Note that the second argument must be a character string that represents a penalty value (non-negative real number, larger penalties yield fewer peaks). The smallest value is “0” which yields max peaks, and the largest value is “Inf” which yields no peaks. It must be an R character string (not a real number) because that string is used to create files such as sampleID/problems/c-0-6/coverage.bedGraph_penalty=0.1_loss.tsv which are used to store/cache the results. If the files already exist (and are consistent) then PeakSegFPOP_dir just reads them; otherwise it runs the dynamic programming C++ code in order to create those files. It returns the model as a named list of data.tables – see help(PeakSegFPOP_dir) for details of how to interpret.

Computational complexity: empirically O(N log N) time, O(N log N) disk, O(log N) memory. Basically you will never have to worry about running out of memory, but make sure you have some free space on the disk where you put your bedGraph file. The algorithm stores the optimal cost functions in a file named sampleID/problem/c-0-6/coverage.bedGraph_penalty=0.1.db – for large genomic data sets (e.g. bedGraph file with 10 million lines) the db file is about 80GB.

PeakSegDisk::sequentialSearch_dir

GFPOP can only compute an optimal model for a given penalty value (and we can not directly specify the number of peaks). Thus we provide a sequential search algorithm which computes the model with a given number of peaks. Actually, some numbers of peaks are not computable via GFPOP, and in this case the sequential search returns the next simpler model. The first argument again must specify the folder which contains your coverage.bedGraph data file. For example,

PeakSegDisk::sequentialSearch_dir("sampleID/problems/c-0-6", 17L)

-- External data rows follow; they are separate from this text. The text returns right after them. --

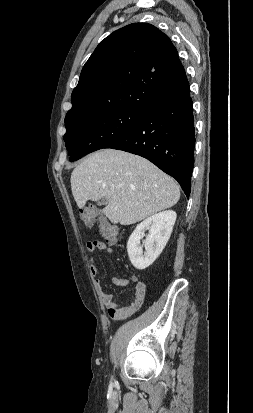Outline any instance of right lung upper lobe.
Instances as JSON below:
<instances>
[{
    "label": "right lung upper lobe",
    "mask_w": 253,
    "mask_h": 413,
    "mask_svg": "<svg viewBox=\"0 0 253 413\" xmlns=\"http://www.w3.org/2000/svg\"><path fill=\"white\" fill-rule=\"evenodd\" d=\"M188 88L169 37L151 24H130L102 40L85 63L65 124L115 109L145 111Z\"/></svg>",
    "instance_id": "1"
}]
</instances>
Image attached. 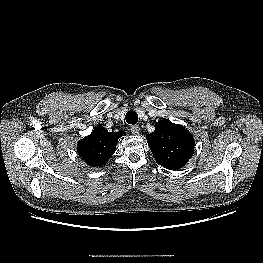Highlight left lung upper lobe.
<instances>
[{
  "label": "left lung upper lobe",
  "instance_id": "left-lung-upper-lobe-1",
  "mask_svg": "<svg viewBox=\"0 0 263 263\" xmlns=\"http://www.w3.org/2000/svg\"><path fill=\"white\" fill-rule=\"evenodd\" d=\"M156 161L166 169L183 167L194 152V138L183 127L169 120L155 124V131L146 135Z\"/></svg>",
  "mask_w": 263,
  "mask_h": 263
}]
</instances>
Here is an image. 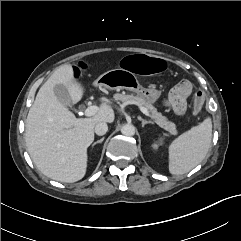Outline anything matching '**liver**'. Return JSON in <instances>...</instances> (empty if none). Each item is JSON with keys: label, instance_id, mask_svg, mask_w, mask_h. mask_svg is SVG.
<instances>
[{"label": "liver", "instance_id": "6515ba94", "mask_svg": "<svg viewBox=\"0 0 241 241\" xmlns=\"http://www.w3.org/2000/svg\"><path fill=\"white\" fill-rule=\"evenodd\" d=\"M66 88L75 104L84 94L83 86L73 80V67H58L39 89L25 125V142L35 166L45 176L60 182L81 180L87 169V148L94 140L99 122L112 123L113 108L103 102L90 118H76L56 97L54 87Z\"/></svg>", "mask_w": 241, "mask_h": 241}]
</instances>
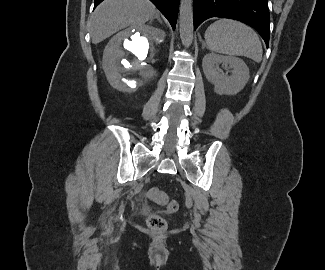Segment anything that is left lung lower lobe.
<instances>
[{"label": "left lung lower lobe", "mask_w": 325, "mask_h": 270, "mask_svg": "<svg viewBox=\"0 0 325 270\" xmlns=\"http://www.w3.org/2000/svg\"><path fill=\"white\" fill-rule=\"evenodd\" d=\"M194 29L211 17L239 20L258 31L267 47L270 16L268 0H194Z\"/></svg>", "instance_id": "0a47b994"}]
</instances>
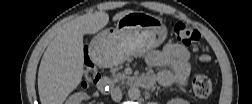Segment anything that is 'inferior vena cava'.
<instances>
[{
    "instance_id": "inferior-vena-cava-1",
    "label": "inferior vena cava",
    "mask_w": 252,
    "mask_h": 104,
    "mask_svg": "<svg viewBox=\"0 0 252 104\" xmlns=\"http://www.w3.org/2000/svg\"><path fill=\"white\" fill-rule=\"evenodd\" d=\"M111 97L115 102H120L122 99V91L119 88H115L111 92Z\"/></svg>"
}]
</instances>
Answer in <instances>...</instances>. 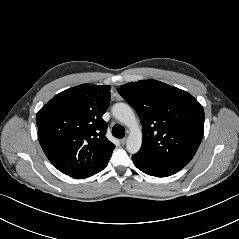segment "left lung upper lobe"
<instances>
[{
  "instance_id": "1",
  "label": "left lung upper lobe",
  "mask_w": 239,
  "mask_h": 239,
  "mask_svg": "<svg viewBox=\"0 0 239 239\" xmlns=\"http://www.w3.org/2000/svg\"><path fill=\"white\" fill-rule=\"evenodd\" d=\"M136 110L142 146L135 155L180 171L195 155L204 132V111L186 91L157 80L130 82L117 89Z\"/></svg>"
}]
</instances>
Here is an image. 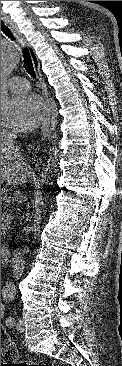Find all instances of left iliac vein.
<instances>
[{
  "instance_id": "left-iliac-vein-1",
  "label": "left iliac vein",
  "mask_w": 122,
  "mask_h": 366,
  "mask_svg": "<svg viewBox=\"0 0 122 366\" xmlns=\"http://www.w3.org/2000/svg\"><path fill=\"white\" fill-rule=\"evenodd\" d=\"M16 329L18 332H24V325H23V321L21 319L17 320Z\"/></svg>"
}]
</instances>
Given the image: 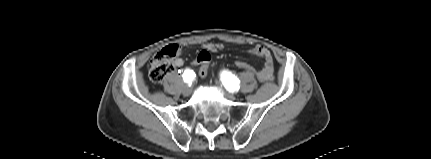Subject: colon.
Listing matches in <instances>:
<instances>
[{"label":"colon","mask_w":431,"mask_h":159,"mask_svg":"<svg viewBox=\"0 0 431 159\" xmlns=\"http://www.w3.org/2000/svg\"><path fill=\"white\" fill-rule=\"evenodd\" d=\"M176 46H169L158 52L150 61L148 65L149 77L155 82L159 83L163 81L165 76L172 71L173 63L172 59L177 54ZM212 63V54L208 51H201L198 53L195 59L189 60V67L191 69H197L198 67V80L203 81L209 74V65ZM234 67L236 69L248 70L253 73L256 80H260L261 76L257 73L256 68L244 63L242 61H235Z\"/></svg>","instance_id":"5ec220e1"}]
</instances>
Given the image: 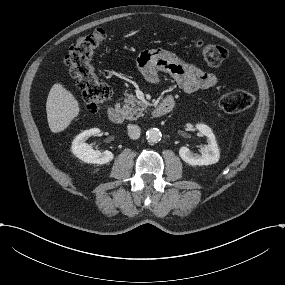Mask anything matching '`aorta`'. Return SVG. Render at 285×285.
Listing matches in <instances>:
<instances>
[{
  "instance_id": "1",
  "label": "aorta",
  "mask_w": 285,
  "mask_h": 285,
  "mask_svg": "<svg viewBox=\"0 0 285 285\" xmlns=\"http://www.w3.org/2000/svg\"><path fill=\"white\" fill-rule=\"evenodd\" d=\"M162 134L158 128H150L146 132V138L149 142H158L161 140Z\"/></svg>"
}]
</instances>
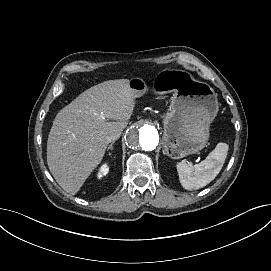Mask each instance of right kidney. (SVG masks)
I'll return each mask as SVG.
<instances>
[{
    "instance_id": "right-kidney-1",
    "label": "right kidney",
    "mask_w": 271,
    "mask_h": 271,
    "mask_svg": "<svg viewBox=\"0 0 271 271\" xmlns=\"http://www.w3.org/2000/svg\"><path fill=\"white\" fill-rule=\"evenodd\" d=\"M108 172V167L106 165L102 166L100 169V172L98 174V177H102L103 175L107 174Z\"/></svg>"
}]
</instances>
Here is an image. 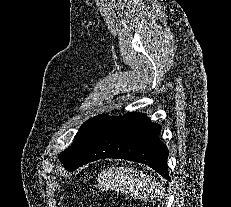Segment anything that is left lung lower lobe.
<instances>
[{
	"label": "left lung lower lobe",
	"instance_id": "left-lung-lower-lobe-1",
	"mask_svg": "<svg viewBox=\"0 0 231 207\" xmlns=\"http://www.w3.org/2000/svg\"><path fill=\"white\" fill-rule=\"evenodd\" d=\"M160 131L161 126L142 113L109 117L80 162L69 171L98 159L118 158L144 163L170 180L168 149L158 138Z\"/></svg>",
	"mask_w": 231,
	"mask_h": 207
}]
</instances>
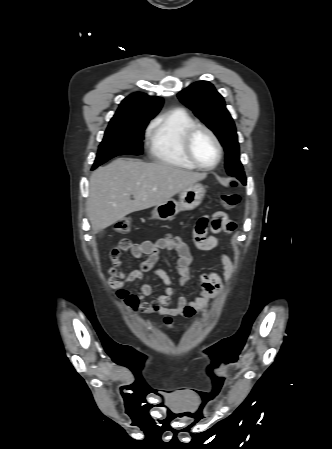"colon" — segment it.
Instances as JSON below:
<instances>
[{"label":"colon","instance_id":"colon-1","mask_svg":"<svg viewBox=\"0 0 332 449\" xmlns=\"http://www.w3.org/2000/svg\"><path fill=\"white\" fill-rule=\"evenodd\" d=\"M231 185L233 187L236 186V182H232ZM221 204L226 209H233L235 208L239 202H240V196L235 192L230 193H224L220 196ZM132 223L129 219H122L117 222L115 226V230L118 233H128L131 230ZM129 249V240H122L118 246L112 249L110 252V259L115 265H120V259L122 256V253ZM118 296L125 300L128 305L131 307H136V298L133 295H129L126 290L120 289L118 291ZM164 324L167 327H172L173 322L170 317H164L163 319Z\"/></svg>","mask_w":332,"mask_h":449}]
</instances>
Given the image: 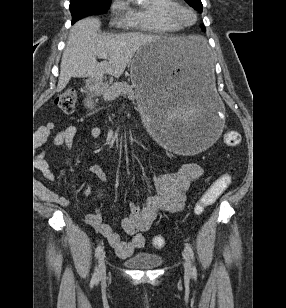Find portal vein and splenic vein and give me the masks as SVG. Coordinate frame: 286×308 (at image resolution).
Here are the masks:
<instances>
[{
    "label": "portal vein and splenic vein",
    "mask_w": 286,
    "mask_h": 308,
    "mask_svg": "<svg viewBox=\"0 0 286 308\" xmlns=\"http://www.w3.org/2000/svg\"><path fill=\"white\" fill-rule=\"evenodd\" d=\"M100 58L102 59H107L108 58V55L106 53H102L99 55Z\"/></svg>",
    "instance_id": "obj_1"
}]
</instances>
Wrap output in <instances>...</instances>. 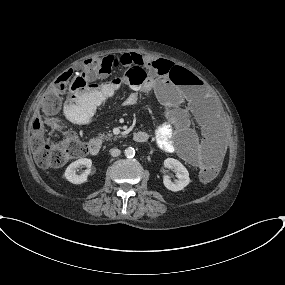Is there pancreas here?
<instances>
[{
  "label": "pancreas",
  "instance_id": "obj_1",
  "mask_svg": "<svg viewBox=\"0 0 285 285\" xmlns=\"http://www.w3.org/2000/svg\"><path fill=\"white\" fill-rule=\"evenodd\" d=\"M112 136H113L112 134H106V135L105 134H100L99 138L100 139H105V140H111ZM115 138H117V137H115Z\"/></svg>",
  "mask_w": 285,
  "mask_h": 285
}]
</instances>
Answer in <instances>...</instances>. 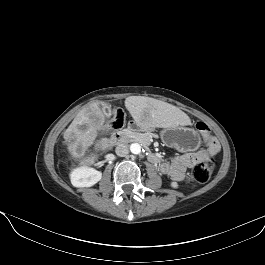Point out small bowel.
<instances>
[{"instance_id": "1", "label": "small bowel", "mask_w": 265, "mask_h": 265, "mask_svg": "<svg viewBox=\"0 0 265 265\" xmlns=\"http://www.w3.org/2000/svg\"><path fill=\"white\" fill-rule=\"evenodd\" d=\"M206 144V149L183 153L170 162L162 163L160 172L174 181H182L187 169L219 153L220 145L214 137L210 136L209 140H206Z\"/></svg>"}]
</instances>
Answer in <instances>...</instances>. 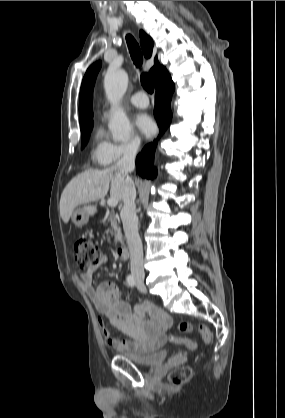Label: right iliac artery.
<instances>
[{"label": "right iliac artery", "mask_w": 285, "mask_h": 418, "mask_svg": "<svg viewBox=\"0 0 285 418\" xmlns=\"http://www.w3.org/2000/svg\"><path fill=\"white\" fill-rule=\"evenodd\" d=\"M127 284H128L129 286H131V287H134V285H135V280H134V278H133V276H132V275H128V276H127Z\"/></svg>", "instance_id": "1"}]
</instances>
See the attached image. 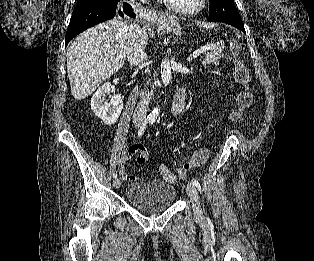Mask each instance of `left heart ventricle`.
Listing matches in <instances>:
<instances>
[{
  "instance_id": "obj_1",
  "label": "left heart ventricle",
  "mask_w": 314,
  "mask_h": 261,
  "mask_svg": "<svg viewBox=\"0 0 314 261\" xmlns=\"http://www.w3.org/2000/svg\"><path fill=\"white\" fill-rule=\"evenodd\" d=\"M197 1L198 0H171V2L183 7L193 6Z\"/></svg>"
}]
</instances>
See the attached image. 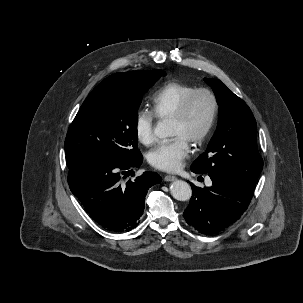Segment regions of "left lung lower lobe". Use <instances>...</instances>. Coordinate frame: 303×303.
Wrapping results in <instances>:
<instances>
[{
    "label": "left lung lower lobe",
    "instance_id": "left-lung-lower-lobe-1",
    "mask_svg": "<svg viewBox=\"0 0 303 303\" xmlns=\"http://www.w3.org/2000/svg\"><path fill=\"white\" fill-rule=\"evenodd\" d=\"M212 186L200 188L191 184L192 197L184 211L186 222L199 232L211 235L225 229L244 213L253 188L221 173H209Z\"/></svg>",
    "mask_w": 303,
    "mask_h": 303
}]
</instances>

computes the most likely model with at most 17 peaks.

Computational complexity: empirically O(N*log(N)*log(P)) time, O(N log N) disk, O(log N) memory. The sequential search has the same storage requirements as one run of GFPOP, so make sure you have some free disk space. Note that it is slower than GFPOP by a factor of O(log P) – this is because it needs to call GFPOP to solve for that number of penalties/models before finding the one with the desired number of peaks.

Related work

PeakSegOptimal::PeakSegFPOP provides a O(N log N) memory (and no disk usage) implementation of the PeakSegFPOP algorithm for separately calling peaks for every sample and genomic problem. In contrast the PeakSegDisk package implements the same algorithm using O(log N) memory and O(N log N) disk space (which is highly unlikely to memory swap, but a constant factor of about 2x slower).